** DATA FOR ANALYSIS follows **

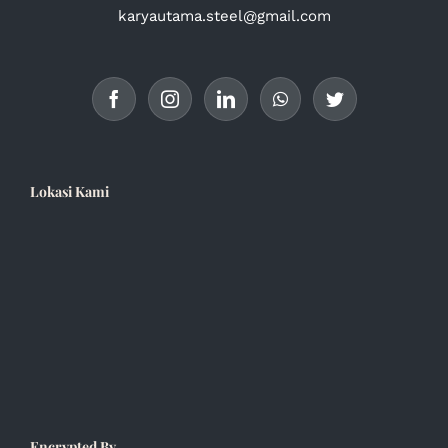
karyautama.steel@gmail.com
Lokasi Kami
Encrypted By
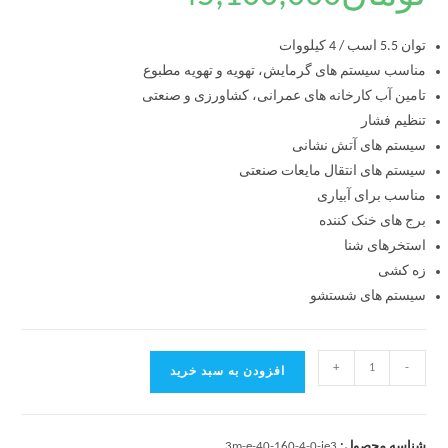
توان 5.5 اسب / 4 کیلووات
مناسب سیستم های گرمایش، تهویه و تهویه مطبوع
تامین آب کارخانه های عمرانی، کشاورزی و صنعتی
تنظیم فشار
سیستم های آتش نشانی
سیستم های انتقال مایعات صنعتی
مناسب برای آبیاری
برج های خنک کننده
استخرهای شنا
زه کشی
سیستم های شستشو
+
-
افزودن به سبد خرید
شناسه محصول:
3m-e-40-160-4-0-ie3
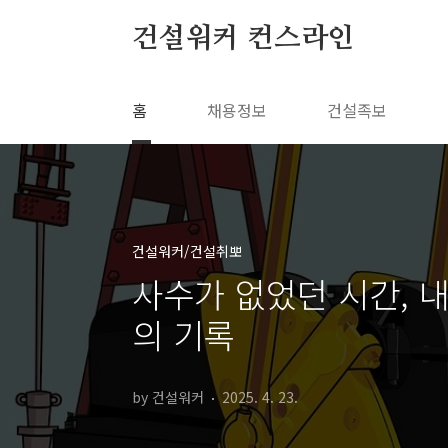
본문 바로가기
건설워커 컨스라인
홈
채용정보
건설족보
건설워커/건설취뽀
사수가 없었던 시간, 
의 기록
by 건설워커
2025. 4. 23.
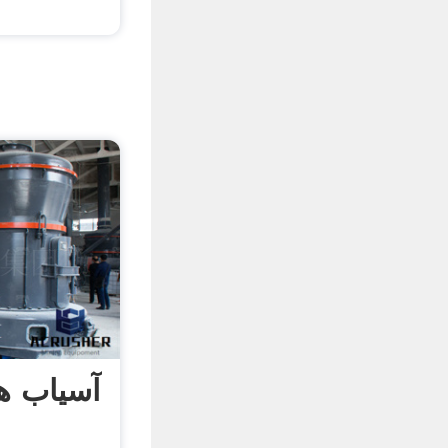
آسیاب ه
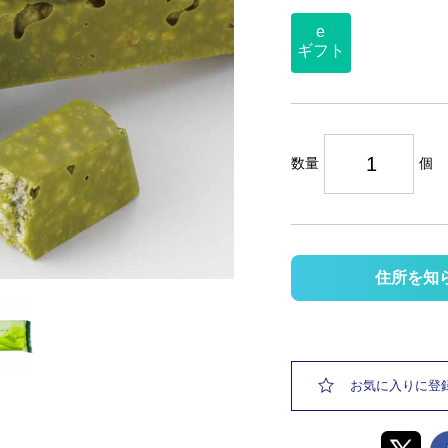
e
ギフト
数量
個
住所を知
お気に入りに登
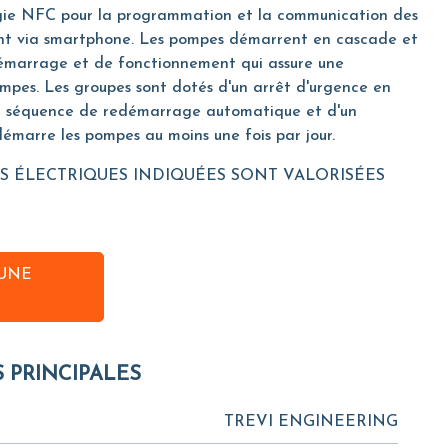
ogie NFC pour la programmation et la communication des
t via smartphone. Les pompes démarrent en cascade et
émarrage et de fonctionnement qui assure une
ompes. Les groupes sont dotés d'un arrêt d'urgence en
 séquence de redémarrage automatique et d'un
émarre les pompes au moins une fois par jour.
S ÉLECTRIQUES INDIQUÉES SONT VALORISÉES
UNE
S PRINCIPALES
TREVI ENGINEERING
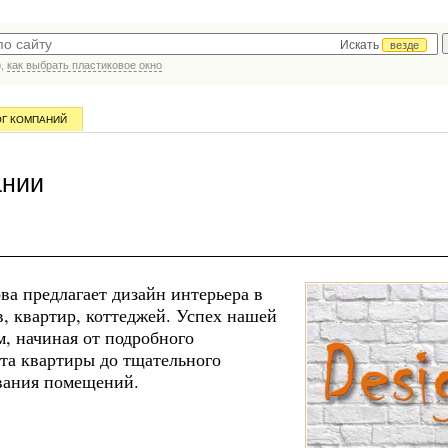
Искать
везде
р,
как выбрать пластиковое окно
ОГ КОМПАНИЙ
ании
ова предлагает дизайн интерьера в
в, квартир, коттеджей. Успех нашей
, начиная от подробного
та квартиры до тщательного
вания помещений.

** End of DATA FOR ANALYSIS **

TASK REQUIREMENTS: Every line above should be duplicated exactly; the pictures are to be left out.

COMPLETED TASK:
karyautama.steel@gmail.com
Lokasi Kami
Encrypted By
توان 5.5 اسب / 4 کیلووات
مناسب سیستم های گرمایش، تهویه و تهویه مطبوع
تامین آب کارخانه های عمرانی، کشاورزی و صنعتی
تنظیم فشار
سیستم های آتش نشانی
سیستم های انتقال مایعات صنعتی
مناسب برای آبیاری
برج های خنک کننده
استخرهای شنا
زه کشی
سیستم های شستشو
+
-
افزودن به سبد خرید
شناسه محصول:
3m-e-40-160-4-0-ie3
본문 바로가기
건설워커 컨스라인
홈
채용정보
건설족보
건설워커/건설취뽀
사수가 없었던 시간, 
의 기록
by 건설워커
2025. 4. 23.
آسیاب ه
e
ギフト
数量
個
住所を知
お気に入りに登
ogie NFC pour la programmation et la communication des
t via smartphone. Les pompes démarrent en cascade et
émarrage et de fonctionnement qui assure une
ompes. Les groupes sont dotés d'un arrêt d'urgence en
 séquence de redémarrage automatique et d'un
émarre les pompes au moins une fois par jour.
S ÉLECTRIQUES INDIQUÉES SONT VALORISÉES
UNE
S PRINCIPALES
TREVI ENGINEERING
Искать
везде
р,
как выбрать пластиковое окно
ОГ КОМПАНИЙ
ании
ова предлагает дизайн интерьера в
в, квартир, коттеджей. Успех нашей
, начиная от подробного
та квартиры до тщательного
вания помещений.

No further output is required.